We have freedom of speech, except for Catholics

By  Dorothy Cummings, Catholic Register Special
  • January 17, 2008

Any Catholic who has gone to university in Ontario knows that there is a lot of anti-Catholic feeling here. And any Catholic whose family has been in Ontario for more than two generations is not particularly surprised.

After the Jews, the Catholics are the longest-reviled religious group in English Canada. Happily, it is no longer acceptable to sneer at the Jews. Sadly, it is still OK (even "correct") to make fun of Catholics, aka, "the Catholic Church."

Catholics, of course, notice it. I noticed the people in my Canadian poetry class sneering at “the church” and guffawing at pilgrims who climb the steps of St. Joseph's Oratory in Montreal on their knees. And I notice the Catholic-bashing and Catholic baiting in the local and national newspapers. I once burst into tears at work over a Globe and Mail columnist's nasty little slight on "so-called priestly celibacy." I telephoned my mother who said, "My dear, it's the Globe and Mail. What do you expect?"

Protestants, or their post-Protestant children, sometimes notice it. In her wonderful Our Lady of the Lost and Found, Canadian Diane Schoemperlen has her narrator say of her parents, "They apparently had no strong feelings about religion and: I suspected we were only sent to Sunday school mostly so that they could have time to themselves. And yet when my cousin Sarah married a Catholic man and converted, they were upset for reasons I did not understand. One Sunday morning a few years later, Sarah, her husband, and their children were involved in a car accident on their way home from Mass. . . . This accident seemed to prove my parents right about something and. . . they referred to it frequently with a kind of smug satisfaction, as if their reservations about Sarah's conversion had been confirmed."

The way I dealt with the Globe and Mail was to write a cutting little letter to the editor. It was published. I was satisfied. By writing, I told them that they were a pack of old-time Orange Ontario anti-Catholics, and by publishing my letter, they seemed to be saying, "Yes, we are. So what?"

And freedom of speech goes on. Religious groups newer to Canada, including the small Canadian Islamic Congress and its protegés, can learn from that.

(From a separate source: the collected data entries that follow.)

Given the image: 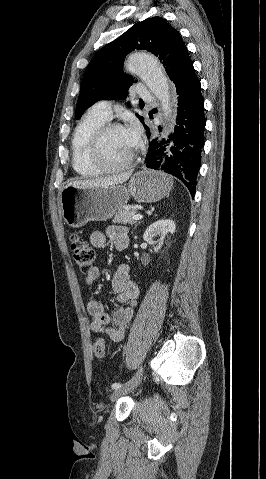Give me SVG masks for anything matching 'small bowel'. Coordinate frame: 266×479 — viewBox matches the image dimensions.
<instances>
[{
    "mask_svg": "<svg viewBox=\"0 0 266 479\" xmlns=\"http://www.w3.org/2000/svg\"><path fill=\"white\" fill-rule=\"evenodd\" d=\"M109 240L116 250L125 249L129 244L128 229L125 226H110L105 231H95L90 236L91 244L97 248L104 247ZM98 276L99 270L92 269L85 278L86 285L91 286ZM112 289L119 307L108 313L103 302L91 300L88 303L90 330L97 335H107L113 342H120L133 321L139 296V287L130 278L129 265L121 264L117 268L112 278Z\"/></svg>",
    "mask_w": 266,
    "mask_h": 479,
    "instance_id": "small-bowel-1",
    "label": "small bowel"
}]
</instances>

Anti-Catholics want to take away our school boards. Annoying, yes. But groups that want to take away Catholics' and all other Canadians' freedom of speech are frightening. And that makes me see the newspapers' slurs in a new light. Yes, I wish they wouldn't say nasty or snarky things about Catholics, but paradoxically I'm glad they have the right to do so. For one thing, the press alerted us to pedophile priests and priests with crushes on teenage boys. For that, I am grateful.

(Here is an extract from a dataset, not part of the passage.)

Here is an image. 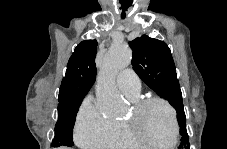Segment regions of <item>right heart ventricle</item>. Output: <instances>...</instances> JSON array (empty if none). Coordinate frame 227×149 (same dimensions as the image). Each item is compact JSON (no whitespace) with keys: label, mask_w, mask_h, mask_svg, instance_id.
Masks as SVG:
<instances>
[{"label":"right heart ventricle","mask_w":227,"mask_h":149,"mask_svg":"<svg viewBox=\"0 0 227 149\" xmlns=\"http://www.w3.org/2000/svg\"><path fill=\"white\" fill-rule=\"evenodd\" d=\"M133 102L138 100V97H129ZM110 146L116 149H134L143 146L129 132L125 120L115 121V132Z\"/></svg>","instance_id":"e07e8e85"}]
</instances>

Unfortunately, it is becoming increasingly clear that we Canadians cannot take our freedom of speech for granted. Although the ancient sport of Catholic-baiting creaks on in the nation’s presses, certain Canadians and certain Canadian publications have been singled out for thought crimes. Any citizen who feels offended by another’s published opinions has the option, it appears, of applying to drag that individual or publication before the Canadian Human Rights Tribunal or its provincial counterparts.

The accuser does not have to pay costs. The defendant and the taxpayers may end up paying thousands of dollars. When the Canadians being prosecuted were neo-Nazis and anti-gay evangelicals out West, we didn’t notice much. When B.C. Knights of Columbus were fined for not renting out their hall for a lesbian wedding, we got a little worried. But now that Maclean’s magazine’s Mark Steyn is being dragged before human rights tribunals by the Canadian Islamic Congress, for predicting an Islamic Europe, and Catholic Insight is facing the same treatment by an Alberta gay activist for disliking homosexual sex, quite a lot of people are terrified and angry. Who’s next?

I am wondering just how long it will be safe for me to state my beliefs and disbeliefs. As G.K. Chesterton writes, "Because I believe some things, I do not believe others." Some non-Christians wonder at us because we believe Jesus rose from the dead. Muslims wonder at us because we believe Jesus died on the Cross. They believe he escaped and died somewhere else. I say that that is nonsense. Anyone want to sue? Christians are already being sued by gays for stating their belief that gay sex is sinful, so why not?

The increasingly unchurched Orange and the stubbornly faithful Green were duking it out a long time the CIC's brand of Islam got here. It is a boring, annoying old game, but we're likely to go on playing it for 200 years more unless the New Orangemen finally realize why they're playing. I can only hope that their Establishment doesn't shoot itself in the foot, though, by encouraging their preferred special interest groups in their quest to shut us all up.